Rhetorical Analysis of a New York Times’ Article and Commentary

“Our lack of appreciation for the fallibility of our own memories can lead to much bigger problems than a attributed quote.”

[State thesis in first sentence.] Chabris and Simons build their case of relying on one’s memory by giving facts on the confusion of Dr. Tyson quoting former president George W. Bush’s speech to Congress after the 9/11 terrorists attacks. “Dr. Tyson was fooled by his own faith in the accuracy of his own memory.” [Analyze rather than summarize. How do the authors use the rhetorical triangle to convince the reader and how do they support their arguments?] When Dr. Tyson was asked for the source of Mr. Bush’s quotation it was nowhere to be found. Tyson claimed that he had explicit memory of what former president Bush said and that he made note of it for future reference. [Separate topic sentences with paragraphs.] Chabris and Simon state scientific facts and share studies about memory to help us as the readers better understand their argument.They state that we recall events easily and often but “rarely find our memories contradicted by evidence much less take the time to see if they are right.
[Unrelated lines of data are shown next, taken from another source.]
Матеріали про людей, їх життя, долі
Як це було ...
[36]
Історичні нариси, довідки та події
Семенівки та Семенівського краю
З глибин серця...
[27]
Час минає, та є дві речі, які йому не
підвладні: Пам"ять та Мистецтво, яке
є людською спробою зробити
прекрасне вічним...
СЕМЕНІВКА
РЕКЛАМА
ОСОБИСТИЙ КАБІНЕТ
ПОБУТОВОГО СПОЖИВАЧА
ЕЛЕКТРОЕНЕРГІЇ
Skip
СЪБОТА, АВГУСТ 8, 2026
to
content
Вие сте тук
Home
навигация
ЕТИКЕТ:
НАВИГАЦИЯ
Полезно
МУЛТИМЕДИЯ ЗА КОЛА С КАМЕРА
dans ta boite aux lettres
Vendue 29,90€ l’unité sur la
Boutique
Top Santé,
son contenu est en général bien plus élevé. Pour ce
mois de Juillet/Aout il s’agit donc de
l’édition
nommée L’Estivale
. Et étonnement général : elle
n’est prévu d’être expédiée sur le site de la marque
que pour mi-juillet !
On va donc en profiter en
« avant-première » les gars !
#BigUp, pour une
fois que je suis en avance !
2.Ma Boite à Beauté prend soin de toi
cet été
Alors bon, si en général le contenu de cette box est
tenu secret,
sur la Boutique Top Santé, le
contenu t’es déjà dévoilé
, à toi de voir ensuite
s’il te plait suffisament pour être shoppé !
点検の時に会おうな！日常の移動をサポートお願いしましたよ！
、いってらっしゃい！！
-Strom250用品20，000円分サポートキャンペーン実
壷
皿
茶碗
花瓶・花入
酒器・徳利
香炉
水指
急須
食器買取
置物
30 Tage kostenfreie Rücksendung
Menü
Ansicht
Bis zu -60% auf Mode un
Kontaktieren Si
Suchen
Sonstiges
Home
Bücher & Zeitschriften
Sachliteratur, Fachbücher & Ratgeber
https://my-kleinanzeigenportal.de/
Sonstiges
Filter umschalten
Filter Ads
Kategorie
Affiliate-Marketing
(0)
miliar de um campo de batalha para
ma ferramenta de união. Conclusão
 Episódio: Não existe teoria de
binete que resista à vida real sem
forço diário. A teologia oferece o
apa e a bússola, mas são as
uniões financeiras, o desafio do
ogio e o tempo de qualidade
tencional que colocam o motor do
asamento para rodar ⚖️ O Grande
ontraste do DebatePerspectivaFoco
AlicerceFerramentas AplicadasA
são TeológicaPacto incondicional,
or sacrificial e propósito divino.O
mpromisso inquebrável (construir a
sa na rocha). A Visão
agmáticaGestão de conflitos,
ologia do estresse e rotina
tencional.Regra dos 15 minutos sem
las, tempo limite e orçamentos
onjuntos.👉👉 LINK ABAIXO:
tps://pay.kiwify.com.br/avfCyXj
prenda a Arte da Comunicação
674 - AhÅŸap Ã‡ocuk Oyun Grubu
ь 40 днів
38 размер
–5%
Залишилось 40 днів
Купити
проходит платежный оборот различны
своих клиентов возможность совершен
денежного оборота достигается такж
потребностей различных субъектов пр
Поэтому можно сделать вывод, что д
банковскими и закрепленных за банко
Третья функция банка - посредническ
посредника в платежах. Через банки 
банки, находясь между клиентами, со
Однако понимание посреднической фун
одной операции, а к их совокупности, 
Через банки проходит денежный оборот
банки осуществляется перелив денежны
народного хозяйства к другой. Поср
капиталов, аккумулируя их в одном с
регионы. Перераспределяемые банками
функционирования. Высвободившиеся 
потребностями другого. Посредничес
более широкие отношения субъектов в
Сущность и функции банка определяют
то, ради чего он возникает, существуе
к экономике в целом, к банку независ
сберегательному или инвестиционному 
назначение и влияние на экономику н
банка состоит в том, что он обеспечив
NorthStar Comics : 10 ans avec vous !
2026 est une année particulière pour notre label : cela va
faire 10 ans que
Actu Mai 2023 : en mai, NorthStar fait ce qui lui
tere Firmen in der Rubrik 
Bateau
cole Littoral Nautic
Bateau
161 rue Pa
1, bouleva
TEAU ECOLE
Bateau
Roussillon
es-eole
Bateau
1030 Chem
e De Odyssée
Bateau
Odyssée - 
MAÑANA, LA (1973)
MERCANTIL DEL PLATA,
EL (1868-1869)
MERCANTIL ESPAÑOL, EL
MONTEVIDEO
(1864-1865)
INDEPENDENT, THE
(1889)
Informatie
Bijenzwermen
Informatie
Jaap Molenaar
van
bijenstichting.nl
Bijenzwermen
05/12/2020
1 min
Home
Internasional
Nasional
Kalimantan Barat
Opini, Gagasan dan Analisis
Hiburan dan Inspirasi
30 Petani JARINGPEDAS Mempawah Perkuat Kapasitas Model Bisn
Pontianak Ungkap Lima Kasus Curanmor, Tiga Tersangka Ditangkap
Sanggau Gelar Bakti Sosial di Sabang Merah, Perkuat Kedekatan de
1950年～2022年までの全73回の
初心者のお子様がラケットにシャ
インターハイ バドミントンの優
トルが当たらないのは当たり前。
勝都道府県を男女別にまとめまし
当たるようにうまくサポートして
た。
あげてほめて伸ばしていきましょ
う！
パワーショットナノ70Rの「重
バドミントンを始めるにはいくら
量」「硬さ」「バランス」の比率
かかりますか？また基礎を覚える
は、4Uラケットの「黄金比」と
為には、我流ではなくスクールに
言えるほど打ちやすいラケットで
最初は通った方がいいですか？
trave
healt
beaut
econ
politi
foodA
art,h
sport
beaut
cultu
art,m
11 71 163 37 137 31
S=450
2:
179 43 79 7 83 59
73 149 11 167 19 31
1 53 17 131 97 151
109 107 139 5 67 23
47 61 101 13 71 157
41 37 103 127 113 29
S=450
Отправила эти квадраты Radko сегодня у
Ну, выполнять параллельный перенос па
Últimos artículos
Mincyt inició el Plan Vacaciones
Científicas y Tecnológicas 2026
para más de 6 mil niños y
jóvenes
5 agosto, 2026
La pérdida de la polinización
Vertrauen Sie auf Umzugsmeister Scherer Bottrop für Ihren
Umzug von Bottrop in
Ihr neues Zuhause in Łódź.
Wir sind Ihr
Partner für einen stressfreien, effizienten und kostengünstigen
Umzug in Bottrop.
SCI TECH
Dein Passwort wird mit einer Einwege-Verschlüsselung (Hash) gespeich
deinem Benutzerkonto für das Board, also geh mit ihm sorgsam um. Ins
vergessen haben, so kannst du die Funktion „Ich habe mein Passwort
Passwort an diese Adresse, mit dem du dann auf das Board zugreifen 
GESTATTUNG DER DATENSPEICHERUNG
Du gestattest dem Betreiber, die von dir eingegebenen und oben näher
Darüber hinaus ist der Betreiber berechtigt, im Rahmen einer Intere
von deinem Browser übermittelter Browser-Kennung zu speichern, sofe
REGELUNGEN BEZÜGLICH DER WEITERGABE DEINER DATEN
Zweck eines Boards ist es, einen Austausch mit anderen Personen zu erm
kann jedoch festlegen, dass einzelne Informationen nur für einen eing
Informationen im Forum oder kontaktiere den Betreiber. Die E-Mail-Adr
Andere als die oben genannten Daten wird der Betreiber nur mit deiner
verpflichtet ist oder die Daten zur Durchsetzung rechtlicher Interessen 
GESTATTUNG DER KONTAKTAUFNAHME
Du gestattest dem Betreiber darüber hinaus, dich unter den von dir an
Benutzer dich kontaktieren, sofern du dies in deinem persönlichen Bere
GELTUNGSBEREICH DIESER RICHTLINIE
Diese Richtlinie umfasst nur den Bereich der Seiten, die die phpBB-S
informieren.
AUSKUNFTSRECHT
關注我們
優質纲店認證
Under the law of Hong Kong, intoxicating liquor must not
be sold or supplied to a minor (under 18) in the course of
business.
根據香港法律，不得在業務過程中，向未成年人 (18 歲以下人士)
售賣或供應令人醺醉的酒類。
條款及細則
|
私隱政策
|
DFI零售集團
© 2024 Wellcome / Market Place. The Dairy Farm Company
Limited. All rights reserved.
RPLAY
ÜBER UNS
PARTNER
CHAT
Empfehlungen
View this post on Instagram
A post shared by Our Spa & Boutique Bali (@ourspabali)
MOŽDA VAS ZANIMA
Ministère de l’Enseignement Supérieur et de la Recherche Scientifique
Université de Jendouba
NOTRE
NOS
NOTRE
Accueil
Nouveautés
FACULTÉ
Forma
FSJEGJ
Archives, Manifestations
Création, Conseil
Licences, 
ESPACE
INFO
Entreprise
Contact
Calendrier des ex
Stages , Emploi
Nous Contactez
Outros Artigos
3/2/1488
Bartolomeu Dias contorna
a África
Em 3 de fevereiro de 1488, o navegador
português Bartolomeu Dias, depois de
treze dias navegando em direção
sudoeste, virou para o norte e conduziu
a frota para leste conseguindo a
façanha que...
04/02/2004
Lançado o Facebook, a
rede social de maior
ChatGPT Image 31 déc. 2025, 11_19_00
We rely on confidence as a signal of accuracy, in ourselves and in others” They use Dr. Tyson’s mistake to make an argument that our lack of appreciation for the mistakes we make about our own memories can lead to much bigger problems than a attributed quote. Their argument relies more heavily on facts and studies [use of logos] than emotions [use of pathos]. As the authors their tone is very deliberate but sincere.

The first comment under the reader’s pick is from Dr. Tyson himself. He links two Facebook notes that he wrote to further discuss the issue. The sites are linked to a partial anatomy of his public talks. His comment was convincing to the audience because for one, he was the main focus in the article [use of ethos] and because he explains in detail why he gives public talks and how he tries to connect to his audience. [Separate topic sentences with paragraphs.] The second comment states that Dr. Tyson’s “memory of former president Bush being an intelligent person is faulty.” He shares a link that has quotes of the ‘unintelligent’ things Bush has said in the past. For example, “Our enemies are innovative and resourceful, and so are we. They never stop thinking about new ways to harm our country ad our people, and neither do we.” [How do the commenters use the rhetorical triangle to make their points?] [Separate topic sentences with paragraphs.] The final comment has logical reasoning about one’s memory and might give you a sense of reliable sources. He relates to the audience by saying he has seen and has made mistaken memories enough to know that people make honest mistakes.

I think that the New York Times approach to ranking comments is effective because those comments encourage other readers to comment whether they agree or disagree with one another. I think it is needed because the reader can look at the comments and make sense of the topic if they don’t get what is being said. Sometimes the comments get across to the reader better than the original article. The top ranked comments may also provide additional information that the article may not have had such as statistics or links to other websites.